There are some cardinal rules that Nepali politicians swear by (some of these swear words are unprintable in a newspaper also read by minors) which are copyrighted, highly classified and a closely guarded secret, so readers are requested, in the national interest, to use their discretion and make sure they don’t blurt these out in public:
Cardinal Rule #1
: Announce during the election campaign that you will never accept the result if you lose. And if, by some fluke, you do win you hole-heartedly endorse the result and immediately pronounce elections free and fair.
Cardinal Rule #2
: Blame a large country with 1.2 billion people for your trade deficit, taking away jobs, flooding your country with migrants. Threaten to blockade the border, or build a wall.
Cardinal Rule #3
: Misogyny and citizenship are two sure-fire ways to win elections in Nepal which has gone from absolute monarchy to absolute patriarchy. Having three wives is a plus for prospective candidates.
Cardinal Rule #4
: Gloat. In Nepal it is regular practice for the winner to take all and revel in triumphalism.
Cardinal Rule #5
: Nepalis exhibit their disgust with the winning party by voting with their feet and emigrating to Canada.
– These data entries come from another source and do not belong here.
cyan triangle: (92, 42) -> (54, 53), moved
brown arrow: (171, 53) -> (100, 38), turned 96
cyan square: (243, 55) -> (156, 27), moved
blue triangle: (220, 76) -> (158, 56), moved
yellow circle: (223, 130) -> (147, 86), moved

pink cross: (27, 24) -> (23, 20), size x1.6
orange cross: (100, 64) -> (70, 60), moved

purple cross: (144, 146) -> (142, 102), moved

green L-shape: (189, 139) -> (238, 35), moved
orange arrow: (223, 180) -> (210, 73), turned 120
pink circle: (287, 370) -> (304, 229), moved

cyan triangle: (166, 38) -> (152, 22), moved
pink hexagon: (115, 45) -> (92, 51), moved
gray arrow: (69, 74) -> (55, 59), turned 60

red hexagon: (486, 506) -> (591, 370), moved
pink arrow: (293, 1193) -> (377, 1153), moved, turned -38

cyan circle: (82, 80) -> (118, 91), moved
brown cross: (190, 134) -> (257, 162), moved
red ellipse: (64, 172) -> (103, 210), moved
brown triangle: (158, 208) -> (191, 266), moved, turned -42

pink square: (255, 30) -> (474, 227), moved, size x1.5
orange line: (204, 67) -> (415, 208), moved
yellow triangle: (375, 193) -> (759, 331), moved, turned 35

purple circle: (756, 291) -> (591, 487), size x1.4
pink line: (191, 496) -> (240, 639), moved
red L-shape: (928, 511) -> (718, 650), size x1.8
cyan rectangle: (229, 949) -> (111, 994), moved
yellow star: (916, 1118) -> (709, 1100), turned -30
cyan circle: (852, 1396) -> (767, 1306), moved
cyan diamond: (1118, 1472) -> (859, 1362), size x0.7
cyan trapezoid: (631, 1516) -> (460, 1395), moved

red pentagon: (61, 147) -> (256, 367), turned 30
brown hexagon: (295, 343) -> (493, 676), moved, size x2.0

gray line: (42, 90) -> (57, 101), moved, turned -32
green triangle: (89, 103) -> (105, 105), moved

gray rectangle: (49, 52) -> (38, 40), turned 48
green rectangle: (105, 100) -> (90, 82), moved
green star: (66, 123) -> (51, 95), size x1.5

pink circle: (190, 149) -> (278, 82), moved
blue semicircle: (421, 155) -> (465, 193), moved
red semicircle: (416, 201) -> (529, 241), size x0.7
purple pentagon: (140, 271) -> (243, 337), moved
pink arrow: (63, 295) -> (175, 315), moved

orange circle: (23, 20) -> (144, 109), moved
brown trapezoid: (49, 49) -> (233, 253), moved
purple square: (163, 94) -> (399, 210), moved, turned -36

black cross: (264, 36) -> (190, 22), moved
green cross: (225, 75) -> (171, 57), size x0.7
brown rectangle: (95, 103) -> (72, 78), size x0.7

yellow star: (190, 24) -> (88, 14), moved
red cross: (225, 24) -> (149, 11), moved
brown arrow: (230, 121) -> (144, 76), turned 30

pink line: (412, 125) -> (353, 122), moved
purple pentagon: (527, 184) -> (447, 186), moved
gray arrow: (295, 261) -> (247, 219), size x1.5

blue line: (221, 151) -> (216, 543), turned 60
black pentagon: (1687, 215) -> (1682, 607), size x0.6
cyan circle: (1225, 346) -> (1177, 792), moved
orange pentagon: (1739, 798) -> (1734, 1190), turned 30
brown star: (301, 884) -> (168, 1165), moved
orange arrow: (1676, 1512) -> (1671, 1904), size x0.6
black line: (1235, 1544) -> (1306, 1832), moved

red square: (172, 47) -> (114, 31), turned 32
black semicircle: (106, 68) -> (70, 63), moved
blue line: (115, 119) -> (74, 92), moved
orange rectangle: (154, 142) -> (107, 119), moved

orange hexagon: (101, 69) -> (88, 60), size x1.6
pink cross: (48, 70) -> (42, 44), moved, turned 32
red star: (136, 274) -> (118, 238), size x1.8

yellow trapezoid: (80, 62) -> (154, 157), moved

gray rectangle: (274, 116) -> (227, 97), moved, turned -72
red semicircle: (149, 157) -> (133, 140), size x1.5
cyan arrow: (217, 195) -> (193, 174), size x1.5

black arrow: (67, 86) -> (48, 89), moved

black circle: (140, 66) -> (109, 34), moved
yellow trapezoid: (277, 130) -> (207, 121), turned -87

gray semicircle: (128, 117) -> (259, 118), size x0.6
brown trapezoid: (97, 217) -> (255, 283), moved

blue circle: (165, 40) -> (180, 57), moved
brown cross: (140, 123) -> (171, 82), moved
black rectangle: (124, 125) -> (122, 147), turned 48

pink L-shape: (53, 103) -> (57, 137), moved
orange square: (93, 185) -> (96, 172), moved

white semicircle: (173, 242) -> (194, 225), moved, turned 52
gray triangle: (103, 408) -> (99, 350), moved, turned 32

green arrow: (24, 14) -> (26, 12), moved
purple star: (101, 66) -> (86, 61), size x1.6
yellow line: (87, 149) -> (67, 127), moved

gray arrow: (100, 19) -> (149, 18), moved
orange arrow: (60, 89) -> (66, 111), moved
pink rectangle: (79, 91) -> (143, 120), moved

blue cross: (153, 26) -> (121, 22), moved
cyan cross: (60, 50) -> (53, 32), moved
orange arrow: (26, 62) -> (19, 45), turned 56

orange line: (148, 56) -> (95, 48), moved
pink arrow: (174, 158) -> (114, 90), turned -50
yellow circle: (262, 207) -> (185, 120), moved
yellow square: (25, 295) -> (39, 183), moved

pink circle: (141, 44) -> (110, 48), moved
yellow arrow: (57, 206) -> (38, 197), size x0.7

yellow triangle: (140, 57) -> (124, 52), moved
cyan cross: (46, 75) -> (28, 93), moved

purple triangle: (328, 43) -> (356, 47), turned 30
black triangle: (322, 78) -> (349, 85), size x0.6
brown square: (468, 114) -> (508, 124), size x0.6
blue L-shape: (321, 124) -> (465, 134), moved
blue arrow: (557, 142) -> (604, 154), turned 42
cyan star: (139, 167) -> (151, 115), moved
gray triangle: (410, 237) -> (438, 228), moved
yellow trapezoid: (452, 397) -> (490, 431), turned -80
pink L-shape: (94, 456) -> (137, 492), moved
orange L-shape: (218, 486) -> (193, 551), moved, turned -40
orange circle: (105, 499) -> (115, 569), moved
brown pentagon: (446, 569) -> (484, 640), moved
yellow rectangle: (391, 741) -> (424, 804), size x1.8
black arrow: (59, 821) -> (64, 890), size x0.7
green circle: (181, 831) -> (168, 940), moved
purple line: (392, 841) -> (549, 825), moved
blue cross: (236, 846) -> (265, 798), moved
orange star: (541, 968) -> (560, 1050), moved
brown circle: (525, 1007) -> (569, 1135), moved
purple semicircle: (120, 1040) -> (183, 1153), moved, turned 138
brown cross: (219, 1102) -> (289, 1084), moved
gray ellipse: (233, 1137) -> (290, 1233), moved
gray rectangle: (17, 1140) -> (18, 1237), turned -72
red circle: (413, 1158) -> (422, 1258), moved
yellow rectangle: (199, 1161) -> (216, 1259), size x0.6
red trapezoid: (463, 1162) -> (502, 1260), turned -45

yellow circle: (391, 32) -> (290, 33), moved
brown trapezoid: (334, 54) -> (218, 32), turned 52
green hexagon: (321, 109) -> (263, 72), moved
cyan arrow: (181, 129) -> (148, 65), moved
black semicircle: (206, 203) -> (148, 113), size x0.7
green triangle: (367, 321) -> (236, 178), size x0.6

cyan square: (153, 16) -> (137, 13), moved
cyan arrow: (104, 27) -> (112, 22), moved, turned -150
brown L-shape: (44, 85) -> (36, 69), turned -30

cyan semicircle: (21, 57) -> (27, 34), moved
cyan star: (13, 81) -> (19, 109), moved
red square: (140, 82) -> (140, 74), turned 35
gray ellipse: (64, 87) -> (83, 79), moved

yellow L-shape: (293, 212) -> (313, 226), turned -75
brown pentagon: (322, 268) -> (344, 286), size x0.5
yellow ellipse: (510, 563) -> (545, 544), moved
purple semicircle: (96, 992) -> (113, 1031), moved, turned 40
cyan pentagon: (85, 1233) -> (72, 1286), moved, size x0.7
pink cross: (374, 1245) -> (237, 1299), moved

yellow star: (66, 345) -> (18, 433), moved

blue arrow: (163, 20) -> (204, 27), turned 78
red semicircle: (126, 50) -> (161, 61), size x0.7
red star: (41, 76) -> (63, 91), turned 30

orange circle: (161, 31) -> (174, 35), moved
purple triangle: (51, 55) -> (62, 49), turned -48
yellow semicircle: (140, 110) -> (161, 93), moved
It is good to see that the Americans have followed many of these cardinal rules to the letter. Which is why, just as in Nepal, democracy is alive and kicking in the United States. But there are still things in our democratic arsenal that the Americans have yet to master:
- Nepalis value our freedom to burn tyres at corner meetings. Not only are these sooty bonfires great ways to keep warm in winter, they also incinerate rubber rubbish that would otherwise clog up our landfills.
- Lockdowns. In the past 26 years of democracy, politicians have closed down the country for most days in a year. If there were more than 365 days in a given year, we’d close them down too.
- Declare national holiday for high-level state visits by leaders of all countries with more than 1 billion population.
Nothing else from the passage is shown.